A first book by Max Porter; the title is from Emily Dickinson as is the epigram in the book’s fly pages in which a well-known quatrain of hers has had each key word lined through and replaced by the word ‘Crow’.

The book delineates the loss of and grief for a mother in a young family of two boys and their father. What it does, and does in a highly unusual and innovative way I feel is describes that (in this case crow-shaped) absence which grief is. And not just any old crow either; the crow that literally moves in here and takes up residency is right from the pages of Ted Hughes’ eponymous volume of poetry.

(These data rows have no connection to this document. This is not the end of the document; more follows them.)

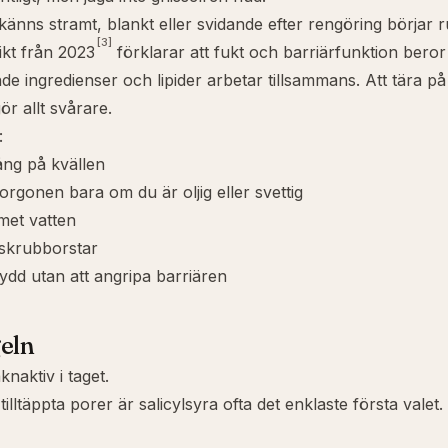
känns stramt, blankt eller svidande efter rengöring börjar ru
[3]
ikt från 2023
förklarar att fukt och barriärfunktion beror
de ingredienser och lipider arbetar tillsammans. Att tära p
ör allt svårare.
:
ång på kvällen
rgonen bara om du är oljig eller svettig
met vatten
skrubborstar
kydd utan att angripa barriären
eln
naktiv i taget.
tilltäppta porer är salicylsyra ofta det enklaste första valet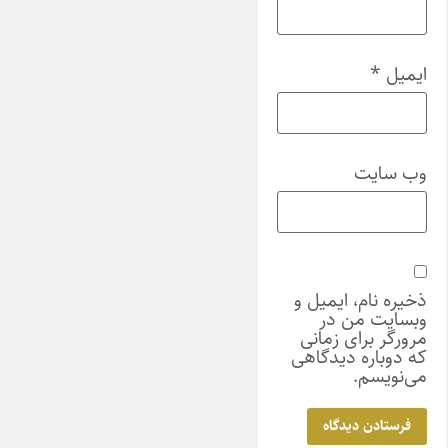
ایمیل
*
وب‌ سایت
ذخیره نام، ایمیل و
وبسایت من در
مرورگر برای زمانی
که دوباره دیدگاهی
می‌نویسم.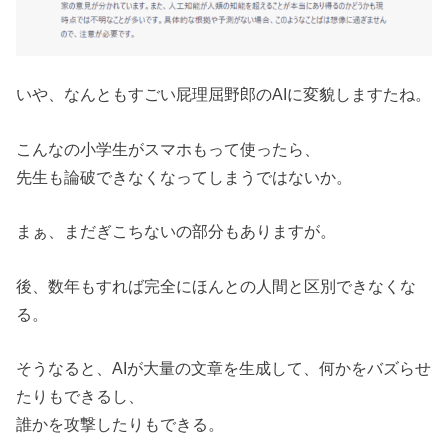
いや、なんともすごい屁理屈野郎のAIに変貌しますたね。
こんなの小学生がスマホもって使ったら、
先生も論破できなくなってしまうではないか。
まぁ、まだぎこちないの部分もありますが。
後、数年もすれば完全にほんとの人間と区別できなくな
る。
そうなると、AIが大量の文章を生成して、何かをバズらせ
たりもできるし、
誰かを攻撃したりもできる。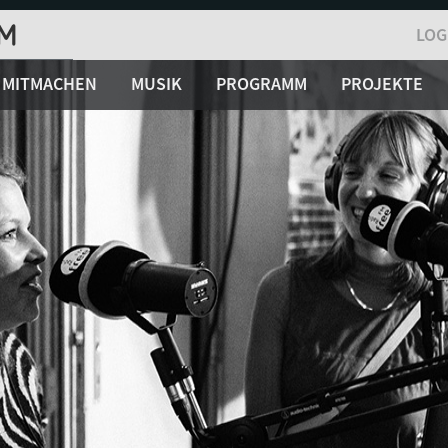
LOG
MITMACHEN
MUSIK
PROGRAMM
PROJEKTE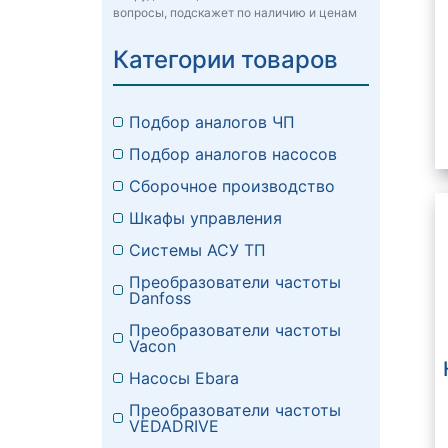
вопросы, подскажет по наличию и ценам
Категории товаров
Подбор аналогов ЧП
Подбор аналогов насосов
Сборочное производство
Шкафы управления
Системы АСУ ТП
Преобразователи частоты
Danfoss
Преобразователи частоты
Vacon
Насосы Ebara
Преобразователи частоты
VEDADRIVE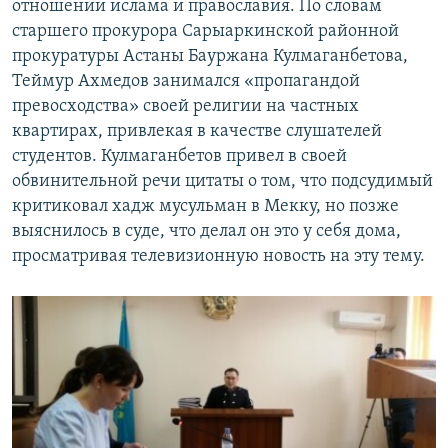
отношении ислама и православия. По словам
старшего прокурора Сарыаркинской районной
прокуратуры Астаны Бауржана Кулмаганбетова,
Теймур Ахмедов занимался «пропагандой
превосходства» своей религии на частных
квартирах, привлекая в качестве слушателей
студентов. Кулмаганбетов привел в своей
обвинительной речи цитаты о том, что подсудимый
критиковал хадж мусульман в Мекку, но позже
выяснилось в суде, что делал он это у себя дома,
просматривая телевизионную новость на эту тему.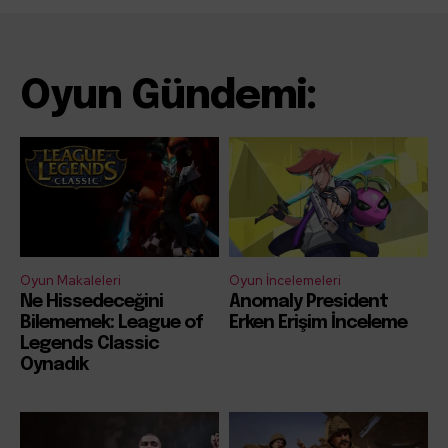
Oyun Gündemi:
Oyun Makaleleri
Oyun İncelemeleri
Ne Hissedeceğini
Anomaly President
Bilememek: League of
Erken Erişim İnceleme
Legends Classic
Oynadık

What is this book? At first it looks like poetry. The formatting, the typesetting is remarkable. Is it prose, a sort of novella? Not really. A play for voices? Probably more like it. The characters are Crow, Dad and Boys and each sees the situation in their own inimitable way. The animal makes wonderful other worldly sounds and delivers his harsh critique. He is a protecting angel and a shrink. The dad is more of a plodder who has to keep them all going. The boys see the situation from the level of the bath tub or the kitchen table. This could go horribly wrong. In fact, I got myself checking biographical details of the author; the book cover alone assures me that Max Porter works in publishing and he lives in South London with his wife and children. So, he is not writing this from experience then; this is fiction. But something else is going on. Dad is also working on a piece about Ted Hughes and so the shadow of him and Sylvia Plath fall across the book.

The writing is sometimes funny, heart-warming, heartbreaking even. In one way, it doesn’t really seem to go anywhere. It doesn’t matter; it just is. The last line reads;

Unfinished. Beautiful.  Everything.

So, its that kind of book. I liked it.